Brand action: Ensure complete structured data, programmatically accessible forms, and available pricing/inventory APIs. This is foundational preparation for Agentic Commerce.

The Intent Spectrum and Ascending Value

training ——→ indexing ——→ search ——→ user_fetch ——→ user_action Long-term Base Medium- High Highest high ← Ascending commercial value →

This is not a linear increase — the value jump from search to user_fetch is the most significant, representing the qualitative shift from "the AI ecosystem is paying attention to you" to "a specific user is actively learning about you."

Why GA4 and GSC Cannot Make This Distinction

GA4 is a client-side analytics tool — it only runs in users' browsers. AI crawlers are not browsers and do not execute JavaScript, so in GA4's world they simply do not exist. GA4 cannot classify crawler intent because it cannot see crawlers at all.

GSC's AI reports only track Google's own AI feature impressions. They do not track third-party AI crawler visits and do not perform intent classification.

Achieving crawler intent classification requires three conditions:

Server-side log analysis — directly reading the User-Agent field from HTTP requests
Official UA standard library — matching against official User-Agent identifiers published by OpenAI, Anthropic, Google, and others
Behavioral analysis — for crawlers that don't use standard UAs, secondary classification through visit frequency, path patterns, and header characteristics

Gravity's CitationGraph platform provides intelligent classification based on crawler intent, covering major AI platform crawlers.

Intent-Based Differentiated GEO Strategy

With five intent types understood, brands can craft more precise GEO strategies:

Intent	What You Should Do	What You Can Stop Doing
Training	Provide accurate brand facts, use llms.txt	No need to optimize page speed for training crawlers
Indexing	Ensure complete Schema, meta tags, Open Graph	No need to provide real-time data for indexing
Search	Optimize Answer-First content and FAQ structure	Don't worry about search crawler frequency

What Comes Next

Theory is complete. The next article goes practical: how a DTC brand upgrades from "AI traffic shows 0.5% in GA4" to "full-view AI impact of 8–12%" through a four-level monitoring architecture.

FAQ

Q1: How do I identify different AI crawler intents in my server logs?

A: Through User-Agent field matching. OpenAI uses three standard UAs: GPTBot (training), OAI-SearchBot (search), ChatGPT-User (user_fetch). Anthropic uses ClaudeBot (training), Claude-SearchBot (search), Claude-User (user_fetch). Google uses GoogleOther (training), Google-CloudVertexBot (search), Google-Agent (user_action). These UA identifiers are officially published by each platform.

Q2: What is the practical impact of training crawlers on brands?
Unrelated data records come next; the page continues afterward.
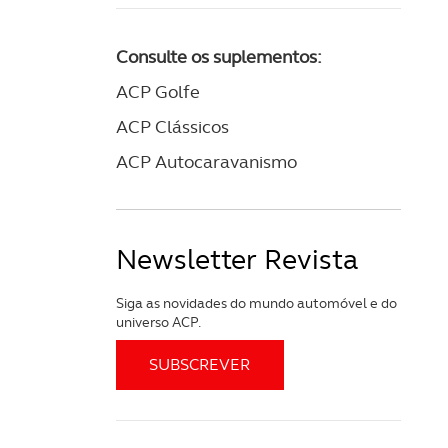
Consulte os suplementos:
ACP Golfe
ACP Clássicos
ACP Autocaravanismo
Newsletter Revista
Siga as novidades do mundo automóvel e do
universo ACP.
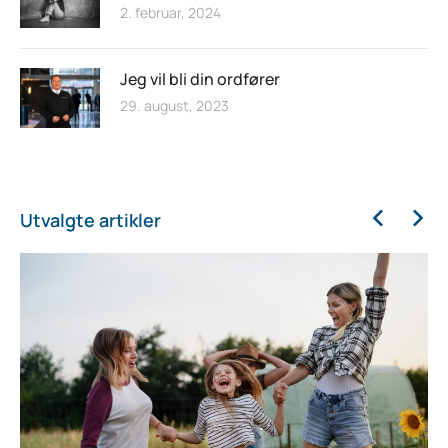
2. februar, 2024
Jeg vil bli din ordfører
29. august, 2023
Utvalgte artikler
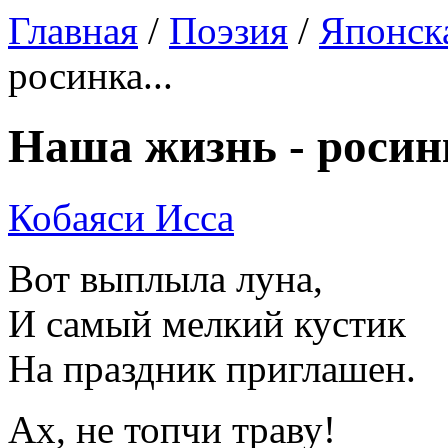
Главная
/
Поэзия
/
Японск
росинка...
Наша жизнь - росинк
Кобаяси Исса
Вот выплыла луна,
И самый мелкий кустик
На праздник приглашен.
Ах, не топчи траву!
A: Primarily long-term impact. Once your content enters training data, AI models may "know" your brand when answering future related questions. If your brand description in the training data is inaccurate (outdated product info, wrong pricing), AI may propagate those errors. Ensuring content accuracy for training is the most important brand action.

Q3: How does user_fetch differ from a regular human visit?
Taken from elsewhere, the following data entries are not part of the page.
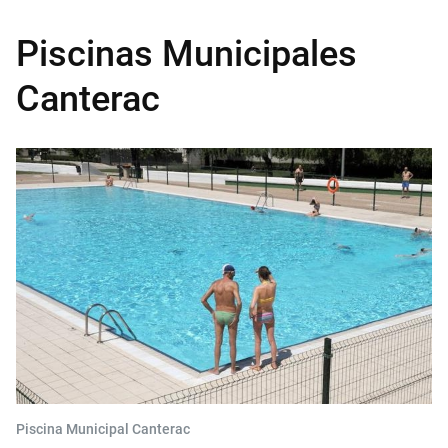
Piscinas Municipales
Canterac
Piscina Municipal Canterac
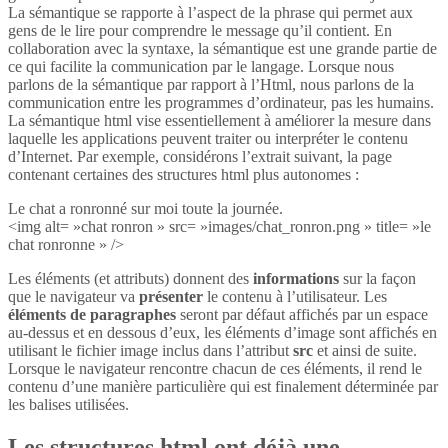
La sémantique se rapporte à l’aspect de la phrase qui permet aux
gens de le lire pour comprendre le message qu’il contient. En
collaboration avec la syntaxe, la sémantique est une grande partie de
ce qui facilite la communication par le langage. Lorsque nous
parlons de la sémantique par rapport à l’Html, nous parlons de la
communication entre les programmes d’ordinateur, pas les humains.
La sémantique html vise essentiellement à améliorer la mesure dans
laquelle les applications peuvent traiter ou interpréter le contenu
d’Internet. Par exemple, considérons l’extrait suivant, la page
contenant certaines des structures html plus autonomes :
Le chat a ronronné sur moi toute la journée.
<img alt= »chat ronron » src= »images/chat_ronron.png » title= »le
chat ronronne » />
Les éléments (et attributs) donnent des
informations
sur la façon
que le navigateur va
présenter
le contenu à l’utilisateur. Les
éléments de paragraphes
seront par défaut affichés par un espace
au-dessus et en dessous d’eux, les éléments d’image sont affichés en
utilisant le fichier image inclus dans l’attribut
src
et ainsi de suite.
Lorsque le navigateur rencontre chacun de ces éléments, il rend le
contenu d’une manière particulière qui est finalement déterminée par
les balises utilisées.
Les structures html ont déjà une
A: The biggest difference: user_fetch does not trigger GA4. It is AI visiting your page on behalf of a user, without executing JavaScript or creating a session. But the commercial signal it represents is equally strong — because there really is a human actively learning about you. From a commercial value perspective, user_fetch should be treated as a "high-quality near-human visit."

Q4: Are user_action crawlers common today?
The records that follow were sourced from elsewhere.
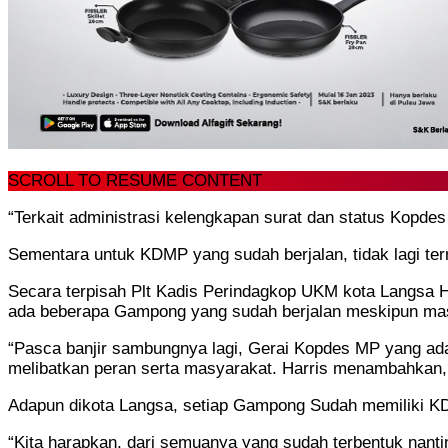
SCROLL TO RESUME CONTENT
“Terkait administrasi kelengkapan surat dan status Kopdes
Sementara untuk KDMP yang sudah berjalan, tidak lagi ter
Secara terpisah Plt Kadis Perindagkop UKM kota Langsa 
ada beberapa Gampong yang sudah berjalan meskipun masi
“Pasca banjir sambungnya lagi, Gerai Kopdes MP yang ada
melibatkan peran serta masyarakat. Harris menambahkan,
Adapun dikota Langsa, setiap Gampong Sudah memiliki K
“Kita harapkan, dari semuanya yang sudah terbentuk nanti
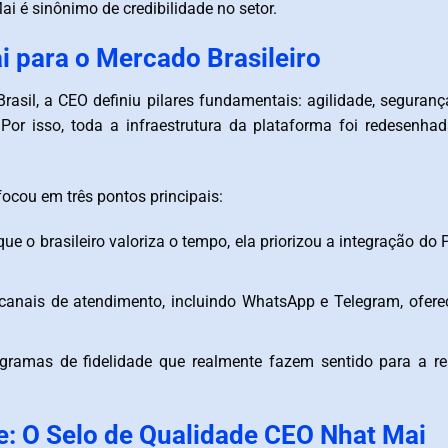
i é sinônimo de credibilidade no setor.
 para o Mercado Brasileiro
 Brasil, a CEO definiu pilares fundamentais: agilidade, seguran
Por isso, toda a infraestrutura da plataforma foi redesenhad
ocou em três pontos principais:
 o brasileiro valoriza o tempo, ela priorizou a integração do 
 canais de atendimento, incluindo WhatsApp e Telegram, ofer
gramas de fidelidade que realmente fazem sentido para a r
e: O Selo de Qualidade CEO Nhat Mai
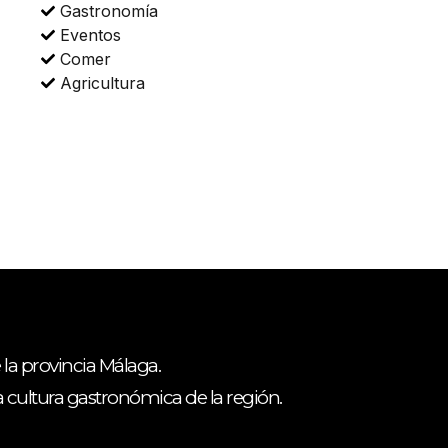
Gastronomía
Eventos
Comer
Agricultura
 la provincia Málaga.
ca cultura gastronómica de la región.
A: Still in early stages. Google-Agent is currently the most common user_action crawler, primarily appearing in Google Gemini's Agent features. Manus-User and NovaAct represent emerging AI agent trends. While volumes are small now, growth will accelerate rapidly as Agentic Commerce protocols (UCP/ACP) mature. We recommend brands start monitoring now to establish baseline data.

Q5: Do Chinese AI platform crawlers have intent classifications too?

A: Chinese AI platforms' UA standards are less standardized and transparent than OpenAI/Anthropic/Google, but Gravity's CitationGraph platform covers crawler identification for multiple mainstream Chinese AI platforms. Specific intent classification requires combining UA matching with behavioral analysis.